Gorsky appeared in person in the "Mad Money" studio the following Monday, Dec. 17.
"We want to make sure that our trust and integrity that we've earned over the last 130 years is maintained for the next 130 years," he told viewers.
"We unequivocally believe that our talc, our Baby Powder, does not contain asbestos," Gorsky said on the broadcast.
In an email to Reuters, Cramer said his goal "was to get Alex Gorsky on CNBC first and to ask all the toughest questions ... There were no ground rules and nothing was off the table." At the end of the Dec. 17 broadcast, there was a disclosure that Cramer's charitable trust owned J&J shares.
It still has a stake today, Cramer said.
TESTING ACCURACY
When the question of previous test results came up in the deposition, Gorsky said occasional findings of asbestos in talc haven't held up under scrutiny. Such tests were subsequently found to be "incomplete or inaccurate," he said.
A New Jersey judge overseeing thousands of talc lawsuits consolidated in a federal court is expected to rule soon on a J&J request to disqualify expert witnesses hired by plaintiffs, including the head of an asbestos testing lab who testified in earlier trials that he found the contaminant in the company's powders.

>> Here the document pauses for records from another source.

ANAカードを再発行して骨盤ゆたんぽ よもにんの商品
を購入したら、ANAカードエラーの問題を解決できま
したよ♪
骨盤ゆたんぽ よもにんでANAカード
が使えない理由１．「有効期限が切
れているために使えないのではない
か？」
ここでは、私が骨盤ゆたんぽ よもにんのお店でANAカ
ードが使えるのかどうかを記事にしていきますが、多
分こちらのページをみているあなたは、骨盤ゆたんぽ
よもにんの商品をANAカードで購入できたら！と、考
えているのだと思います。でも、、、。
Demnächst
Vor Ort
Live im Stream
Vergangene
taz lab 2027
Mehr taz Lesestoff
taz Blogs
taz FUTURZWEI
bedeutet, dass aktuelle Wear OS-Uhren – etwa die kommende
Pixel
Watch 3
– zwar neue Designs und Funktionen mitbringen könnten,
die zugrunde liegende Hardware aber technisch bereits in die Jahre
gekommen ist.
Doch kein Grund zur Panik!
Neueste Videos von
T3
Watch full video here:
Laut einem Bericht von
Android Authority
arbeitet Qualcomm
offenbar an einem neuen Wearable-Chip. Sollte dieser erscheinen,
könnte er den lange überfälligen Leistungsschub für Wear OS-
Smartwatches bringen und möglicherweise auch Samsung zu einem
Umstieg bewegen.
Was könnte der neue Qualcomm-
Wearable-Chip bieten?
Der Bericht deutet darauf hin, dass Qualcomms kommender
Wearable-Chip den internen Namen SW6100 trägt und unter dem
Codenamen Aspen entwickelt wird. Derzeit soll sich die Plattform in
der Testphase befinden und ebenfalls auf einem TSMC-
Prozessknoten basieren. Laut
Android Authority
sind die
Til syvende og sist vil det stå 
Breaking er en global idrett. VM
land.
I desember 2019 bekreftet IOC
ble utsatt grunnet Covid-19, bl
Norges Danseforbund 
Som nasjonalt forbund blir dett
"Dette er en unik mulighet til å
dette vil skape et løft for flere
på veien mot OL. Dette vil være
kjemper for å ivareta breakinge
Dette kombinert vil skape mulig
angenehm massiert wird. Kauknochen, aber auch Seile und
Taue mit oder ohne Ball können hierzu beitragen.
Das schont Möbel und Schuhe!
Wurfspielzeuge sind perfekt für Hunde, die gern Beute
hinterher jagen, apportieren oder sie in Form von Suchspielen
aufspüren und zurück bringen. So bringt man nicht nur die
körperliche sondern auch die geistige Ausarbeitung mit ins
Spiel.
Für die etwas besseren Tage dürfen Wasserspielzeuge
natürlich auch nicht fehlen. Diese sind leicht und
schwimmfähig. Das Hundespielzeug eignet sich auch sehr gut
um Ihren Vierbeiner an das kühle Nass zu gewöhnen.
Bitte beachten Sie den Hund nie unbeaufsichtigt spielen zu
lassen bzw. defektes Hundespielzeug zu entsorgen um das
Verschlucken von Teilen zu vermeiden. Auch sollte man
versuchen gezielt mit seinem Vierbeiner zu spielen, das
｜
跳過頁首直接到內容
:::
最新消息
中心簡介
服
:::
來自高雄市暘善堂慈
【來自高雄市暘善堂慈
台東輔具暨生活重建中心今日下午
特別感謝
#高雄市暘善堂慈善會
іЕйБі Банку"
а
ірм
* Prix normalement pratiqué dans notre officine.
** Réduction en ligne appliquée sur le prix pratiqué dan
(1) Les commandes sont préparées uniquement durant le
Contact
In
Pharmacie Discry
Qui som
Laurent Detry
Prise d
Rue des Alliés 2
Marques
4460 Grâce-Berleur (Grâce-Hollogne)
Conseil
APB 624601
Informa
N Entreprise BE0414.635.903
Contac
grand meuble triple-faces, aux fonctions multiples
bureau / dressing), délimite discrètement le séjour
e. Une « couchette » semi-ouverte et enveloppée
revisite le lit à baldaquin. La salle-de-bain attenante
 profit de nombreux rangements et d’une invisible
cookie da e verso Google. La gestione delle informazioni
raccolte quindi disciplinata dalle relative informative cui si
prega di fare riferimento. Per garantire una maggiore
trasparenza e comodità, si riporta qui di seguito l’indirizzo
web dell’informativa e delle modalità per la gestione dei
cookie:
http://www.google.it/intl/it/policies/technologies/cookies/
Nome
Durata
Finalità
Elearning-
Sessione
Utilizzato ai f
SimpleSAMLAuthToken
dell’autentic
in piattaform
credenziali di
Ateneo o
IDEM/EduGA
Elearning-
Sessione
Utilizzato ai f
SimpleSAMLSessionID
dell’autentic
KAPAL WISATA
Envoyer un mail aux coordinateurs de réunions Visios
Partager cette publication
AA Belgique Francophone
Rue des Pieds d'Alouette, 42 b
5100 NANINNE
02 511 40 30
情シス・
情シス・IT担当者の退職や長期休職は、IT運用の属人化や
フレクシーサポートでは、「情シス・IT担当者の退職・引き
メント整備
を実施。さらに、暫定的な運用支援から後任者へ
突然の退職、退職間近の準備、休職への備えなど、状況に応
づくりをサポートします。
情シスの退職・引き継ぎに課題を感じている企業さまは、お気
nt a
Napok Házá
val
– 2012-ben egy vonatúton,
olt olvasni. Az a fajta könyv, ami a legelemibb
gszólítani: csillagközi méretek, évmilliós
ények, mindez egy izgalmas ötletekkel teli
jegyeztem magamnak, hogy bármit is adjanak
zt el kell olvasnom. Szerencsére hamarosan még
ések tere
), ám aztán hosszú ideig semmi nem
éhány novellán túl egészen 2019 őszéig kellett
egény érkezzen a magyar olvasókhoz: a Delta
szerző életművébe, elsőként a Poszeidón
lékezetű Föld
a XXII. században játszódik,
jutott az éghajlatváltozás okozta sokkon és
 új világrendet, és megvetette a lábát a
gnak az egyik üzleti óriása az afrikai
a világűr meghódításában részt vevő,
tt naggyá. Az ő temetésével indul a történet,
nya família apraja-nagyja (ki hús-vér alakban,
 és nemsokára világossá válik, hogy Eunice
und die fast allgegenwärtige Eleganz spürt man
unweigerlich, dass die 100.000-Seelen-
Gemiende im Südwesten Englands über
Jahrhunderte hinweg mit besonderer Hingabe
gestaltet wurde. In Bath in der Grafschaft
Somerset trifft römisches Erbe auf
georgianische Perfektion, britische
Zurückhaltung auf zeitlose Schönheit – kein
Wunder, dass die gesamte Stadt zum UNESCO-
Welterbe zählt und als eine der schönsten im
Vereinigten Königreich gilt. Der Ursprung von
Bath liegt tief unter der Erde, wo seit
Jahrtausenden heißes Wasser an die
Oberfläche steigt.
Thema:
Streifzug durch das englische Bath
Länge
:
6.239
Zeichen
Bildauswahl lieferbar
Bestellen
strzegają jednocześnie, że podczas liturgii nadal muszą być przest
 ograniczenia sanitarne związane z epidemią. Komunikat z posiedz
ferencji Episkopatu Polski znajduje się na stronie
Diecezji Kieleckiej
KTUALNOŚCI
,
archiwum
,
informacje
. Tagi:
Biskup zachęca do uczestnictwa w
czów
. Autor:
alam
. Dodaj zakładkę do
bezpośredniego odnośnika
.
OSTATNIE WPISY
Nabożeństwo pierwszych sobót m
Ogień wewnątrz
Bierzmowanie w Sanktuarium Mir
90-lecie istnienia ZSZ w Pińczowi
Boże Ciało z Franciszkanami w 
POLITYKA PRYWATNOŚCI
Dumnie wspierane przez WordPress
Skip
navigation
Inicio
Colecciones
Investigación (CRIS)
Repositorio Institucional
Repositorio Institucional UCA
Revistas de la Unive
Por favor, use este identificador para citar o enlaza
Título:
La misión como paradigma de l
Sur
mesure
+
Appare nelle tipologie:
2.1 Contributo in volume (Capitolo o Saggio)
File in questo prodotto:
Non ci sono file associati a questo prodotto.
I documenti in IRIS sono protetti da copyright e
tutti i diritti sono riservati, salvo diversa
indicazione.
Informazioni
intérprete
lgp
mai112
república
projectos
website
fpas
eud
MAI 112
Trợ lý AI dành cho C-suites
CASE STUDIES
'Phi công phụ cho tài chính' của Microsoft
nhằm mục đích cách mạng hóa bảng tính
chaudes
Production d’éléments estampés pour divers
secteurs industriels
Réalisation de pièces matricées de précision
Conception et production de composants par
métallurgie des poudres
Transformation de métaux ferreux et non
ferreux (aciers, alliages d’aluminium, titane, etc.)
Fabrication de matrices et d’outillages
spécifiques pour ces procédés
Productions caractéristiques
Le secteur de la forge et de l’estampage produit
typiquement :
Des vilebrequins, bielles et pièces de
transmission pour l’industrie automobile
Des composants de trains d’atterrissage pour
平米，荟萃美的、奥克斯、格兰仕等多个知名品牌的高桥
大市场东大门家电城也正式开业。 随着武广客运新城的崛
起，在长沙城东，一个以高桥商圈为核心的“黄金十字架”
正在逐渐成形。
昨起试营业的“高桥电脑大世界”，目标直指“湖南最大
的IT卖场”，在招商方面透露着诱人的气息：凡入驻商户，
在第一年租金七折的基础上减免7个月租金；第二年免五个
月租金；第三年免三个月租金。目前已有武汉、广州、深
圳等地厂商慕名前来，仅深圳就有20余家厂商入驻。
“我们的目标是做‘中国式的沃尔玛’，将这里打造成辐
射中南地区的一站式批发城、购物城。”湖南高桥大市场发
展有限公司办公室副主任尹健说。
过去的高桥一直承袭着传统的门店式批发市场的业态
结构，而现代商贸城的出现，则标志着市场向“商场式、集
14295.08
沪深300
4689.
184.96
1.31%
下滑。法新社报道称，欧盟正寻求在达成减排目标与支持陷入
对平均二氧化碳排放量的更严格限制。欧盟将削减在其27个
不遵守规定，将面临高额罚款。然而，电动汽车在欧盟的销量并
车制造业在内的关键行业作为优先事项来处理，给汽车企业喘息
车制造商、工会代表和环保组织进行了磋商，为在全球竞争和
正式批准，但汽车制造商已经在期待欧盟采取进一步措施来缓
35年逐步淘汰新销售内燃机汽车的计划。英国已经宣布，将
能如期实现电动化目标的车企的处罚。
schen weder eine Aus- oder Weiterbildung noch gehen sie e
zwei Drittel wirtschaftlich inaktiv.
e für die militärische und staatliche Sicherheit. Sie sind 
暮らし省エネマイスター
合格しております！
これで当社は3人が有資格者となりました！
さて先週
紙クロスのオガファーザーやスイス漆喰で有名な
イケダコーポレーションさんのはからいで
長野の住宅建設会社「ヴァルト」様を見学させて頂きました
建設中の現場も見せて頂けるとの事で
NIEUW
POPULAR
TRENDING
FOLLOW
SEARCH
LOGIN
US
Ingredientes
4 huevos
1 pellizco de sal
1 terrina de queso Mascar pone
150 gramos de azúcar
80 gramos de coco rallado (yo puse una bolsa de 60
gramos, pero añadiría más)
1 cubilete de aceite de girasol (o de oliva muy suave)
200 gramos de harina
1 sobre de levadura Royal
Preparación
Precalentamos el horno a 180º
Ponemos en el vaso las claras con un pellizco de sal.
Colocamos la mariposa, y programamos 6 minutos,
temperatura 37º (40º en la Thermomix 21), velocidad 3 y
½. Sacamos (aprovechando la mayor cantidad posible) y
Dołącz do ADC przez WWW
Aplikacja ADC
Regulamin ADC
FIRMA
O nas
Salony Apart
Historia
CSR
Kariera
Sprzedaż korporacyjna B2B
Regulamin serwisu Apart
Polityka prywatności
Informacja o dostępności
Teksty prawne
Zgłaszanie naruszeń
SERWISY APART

In a filing Friday, plaintiffs' lawyers drew the judge's attention to the FDA finding of asbestos in the bottle of Baby Powder and said they have asked J&J to turn over documents related to the FDA test results and any communications with regulators.
In a brief conference call Friday with analysts and journalists, J&J officials called the FDA test results "extremely unusual," and suggested the sample may have been contaminated by an outside source or come from a counterfeit bottle.
A few hours later, the FDA shot back with a defense of its laboratory analysis, saying it wasn't aware of "any records pointing to counterfeit Johnson's Baby Powder in the U.S. market." The FDA declined to provide further comment for this article.